Ripartite le risorse per retribuire le indennità ai medici che lavorano nei pronto soccorso

Ripartite le risorse per retribuire le indennità ai medici che lavorano nei pronto soccorso

Ripartite le risorse per retribuire le indennità ai medici che lavorano nei pronto soccorso
Saranno pagati tutti i turni svolti negli anni 2022 e il 2023. Con un successiva delibera si procederà al pagamento dell’annualità 2024. Per ogni professionista si può arrivare fino a 50 euro a turno, rispetto ai dodici di base riconosciuti in precedenza

I dati delle turnazioni svolte sono stati certificati dalle aziende e la giunta regionale ha dato quindi il via libera al piano di riparto delle risorse che serviranno a pagare l’indennità di turno maggiorata ai medici che lavorano al pronto soccorso degli ospedali. Per ogni professionista si può arrivare fino a 50 euro a turno, rispetto ai dodici di base riconosciuti in precedenza.

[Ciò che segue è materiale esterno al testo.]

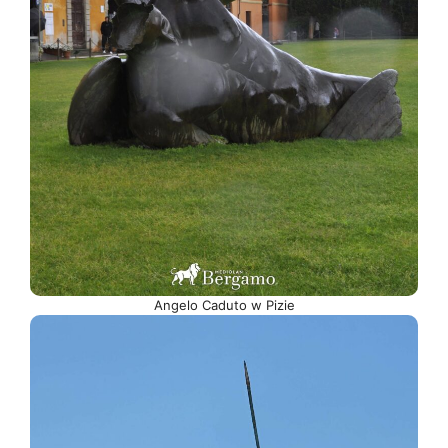
Angelo Caduto w Pizie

La delibera adottata dalla giunta, su proposta dell’assessore al diritto alla salute Simone Bezzini, riguarda l’una tantum dovuta per il 2022 e 2023: complessivamente sono state assegnate alle aziende sanitaria oltre 6 milioni di euro.

Il riparto delle risorse per il pagamento delle indennità spettanti per il 2024 è stato rinviato ad una successiva delibera. La legge nazionale che ha permesso l’innalzamento dell’indennità è del 2022, ma le risorse – nazionali – erano state sbloccate e sono state ripartite alle Regioni solo nel 2024.